Detecting Unicode Text

Adam_Bell · April 3, 2006, 2:44pm

Depending on the application that saved the text file, files with their paragraphs return delimited or linefeed delimited can have either type ident "com.apple.traditional-mac-plain-text"or type ident “public.plain-text”, so the only way I can find to tell is to test for the character to see if it’s ASCII 10 or ASCII 13. That’s OK, but my question is: Is there a simple way to determine whether text is Unicode or plain ASCII?

hhas · April 3, 2006, 4:32pm

Not really; only way to be completely sure is to know in advance. Given a file that may or may not be Unicode, the usual thing is to see if the file starts with a byte-order mark (BOM); if it does, it’s a fair bet (though not 100% guaranteed) that it’s Unicode. If it doesn’t, then it may use some other encoding, or it may be that the BOM was omitted. More intelligent encoding sniffers will analyse the data and provide a best guess as to what encoding it is, e.g. here’s one for Python I ran across the other day:

http://chardet.feedparser.org/

You could easily use it via ‘do shell script’ - wouldn’t be hard to knock up a Python script that reads the raw file data, sniffs its encoding and then, if sufficiently confident, converts it from that encoding to UTF8 and returns that. Or you could wrap it up in a scriptable faceless background application if you find that more convenient (I plan on rolling it into TextCommands at some point, but you could always do it yourself)

Bruce_Phillips · April 3, 2006, 4:50pm

Perhaps the command-line tool “file” (/usr/bin/file) would work for you.

Adam_Bell · April 3, 2006, 5:52pm

file works quite nicely if the object is a file (gives a ton of info), but I was wondering about text read into a variable.

I’m not competent to add a feedparser script to TextTools, I don’t think. I will look at it.

Vincent · April 3, 2006, 6:26pm

So

returns the following:

Determine file type of FILEs.

-m, --magic-file LIST use LIST as a colon-separated list of magic
number files
-z, --uncompress try to look inside compressed files
-b, --brief do not prepend filenames to output lines
-c, --checking-printout print the parsed form of the magic file, use in
conjunction with -m to debug a new magic file
before installing it
-f, --files-from FILE read the filenames to be examined from FILE
-F, --separator string use string as separator instead of `:’
-i, --mime output mime type strings
-k, --keep-going don’t stop at the first match
-L, --dereference causes symlinks to be followed
-n, --no-buffer do not buffer output
-N, --no-pad do not pad output
-p, --preserve-date preserve access times on files
-r, --raw don’t translate unprintable chars to \ooo
-s, --special-files treat special (block/char devices) files as
ordinary ones
–help display this help and exit
–version output version information and exit

How do you now get the encoding?

(If there was a BOM you could easily identify the encoding)

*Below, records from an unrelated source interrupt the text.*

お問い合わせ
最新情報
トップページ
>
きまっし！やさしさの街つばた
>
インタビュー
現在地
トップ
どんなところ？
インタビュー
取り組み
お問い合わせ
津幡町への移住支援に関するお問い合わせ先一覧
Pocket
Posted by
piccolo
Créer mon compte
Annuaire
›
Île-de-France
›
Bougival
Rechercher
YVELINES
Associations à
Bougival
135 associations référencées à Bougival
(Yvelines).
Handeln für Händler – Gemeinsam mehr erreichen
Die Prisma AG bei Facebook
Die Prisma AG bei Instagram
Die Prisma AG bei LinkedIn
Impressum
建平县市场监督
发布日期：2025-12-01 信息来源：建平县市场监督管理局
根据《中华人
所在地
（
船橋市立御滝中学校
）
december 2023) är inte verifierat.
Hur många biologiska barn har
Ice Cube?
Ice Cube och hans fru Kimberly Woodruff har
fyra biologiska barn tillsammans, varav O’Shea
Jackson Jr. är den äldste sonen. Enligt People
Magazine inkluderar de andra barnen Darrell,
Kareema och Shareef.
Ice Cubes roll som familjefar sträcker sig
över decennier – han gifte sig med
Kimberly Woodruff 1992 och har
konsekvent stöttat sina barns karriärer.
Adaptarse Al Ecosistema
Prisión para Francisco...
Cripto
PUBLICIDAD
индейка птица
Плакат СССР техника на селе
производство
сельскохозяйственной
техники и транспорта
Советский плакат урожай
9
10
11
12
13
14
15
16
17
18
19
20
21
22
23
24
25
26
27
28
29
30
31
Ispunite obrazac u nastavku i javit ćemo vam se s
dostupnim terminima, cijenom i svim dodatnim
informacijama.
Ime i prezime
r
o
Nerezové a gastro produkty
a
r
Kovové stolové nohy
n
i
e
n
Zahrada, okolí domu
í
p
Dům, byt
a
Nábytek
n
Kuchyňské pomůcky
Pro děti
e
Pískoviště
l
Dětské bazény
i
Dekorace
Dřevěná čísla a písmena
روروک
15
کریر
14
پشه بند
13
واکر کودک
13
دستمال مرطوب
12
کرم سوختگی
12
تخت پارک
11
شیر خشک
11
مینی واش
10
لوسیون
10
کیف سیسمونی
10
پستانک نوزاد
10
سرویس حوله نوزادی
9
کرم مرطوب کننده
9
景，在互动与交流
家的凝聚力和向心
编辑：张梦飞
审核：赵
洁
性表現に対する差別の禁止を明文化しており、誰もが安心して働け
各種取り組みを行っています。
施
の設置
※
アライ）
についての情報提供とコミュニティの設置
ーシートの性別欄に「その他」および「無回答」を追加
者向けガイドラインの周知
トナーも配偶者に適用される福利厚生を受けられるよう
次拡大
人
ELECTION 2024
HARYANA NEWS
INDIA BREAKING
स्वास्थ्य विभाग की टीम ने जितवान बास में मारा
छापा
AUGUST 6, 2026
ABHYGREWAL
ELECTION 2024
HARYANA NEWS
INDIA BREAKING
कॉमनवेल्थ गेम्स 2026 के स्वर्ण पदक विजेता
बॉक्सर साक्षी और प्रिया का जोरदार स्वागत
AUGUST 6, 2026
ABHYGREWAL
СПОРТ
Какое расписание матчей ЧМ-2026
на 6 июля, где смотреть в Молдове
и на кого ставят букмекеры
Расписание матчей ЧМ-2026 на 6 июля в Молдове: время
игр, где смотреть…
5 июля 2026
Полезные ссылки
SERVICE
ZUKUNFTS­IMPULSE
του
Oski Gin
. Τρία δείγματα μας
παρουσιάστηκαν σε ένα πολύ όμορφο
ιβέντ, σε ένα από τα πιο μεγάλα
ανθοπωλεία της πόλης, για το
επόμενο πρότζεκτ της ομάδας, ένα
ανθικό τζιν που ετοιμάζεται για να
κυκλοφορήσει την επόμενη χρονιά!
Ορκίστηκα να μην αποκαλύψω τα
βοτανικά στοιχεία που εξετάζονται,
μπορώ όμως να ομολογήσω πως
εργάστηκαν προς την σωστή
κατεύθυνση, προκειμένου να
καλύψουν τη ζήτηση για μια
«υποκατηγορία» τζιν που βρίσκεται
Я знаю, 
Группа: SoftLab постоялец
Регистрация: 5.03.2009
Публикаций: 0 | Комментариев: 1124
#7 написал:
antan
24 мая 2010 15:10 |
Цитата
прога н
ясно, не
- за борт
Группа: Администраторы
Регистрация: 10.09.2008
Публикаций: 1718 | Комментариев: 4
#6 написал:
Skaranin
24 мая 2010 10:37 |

Adam_Bell · April 3, 2006, 6:44pm

file -i. For a typical BBEdit file, for example, it returns: text/plain; charset=iso-8859-1

Bruce_Phillips · April 3, 2006, 6:45pm

It’s not an option, it’s part of the normal behavior. Without an other options specified, the output (for a typical ASCII text file) would be something like this:

When using this tool inside AppleScript, you might find the options ˜-b’ and ˜-i’ helpful. (Example follows.)

How are you reading this text?

Vincent · April 3, 2006, 7:20pm

Thanx! That’s great! I needed that for too long!

Adam_Bell · April 3, 2006, 11:13pm

From the clipboard. In code exchange today, Kai posted this:

set the clipboard to (the clipboard as record)'s string

which at least assures you that whether it was Unicode or formatted text, it is turned into ASCII text by the coercions.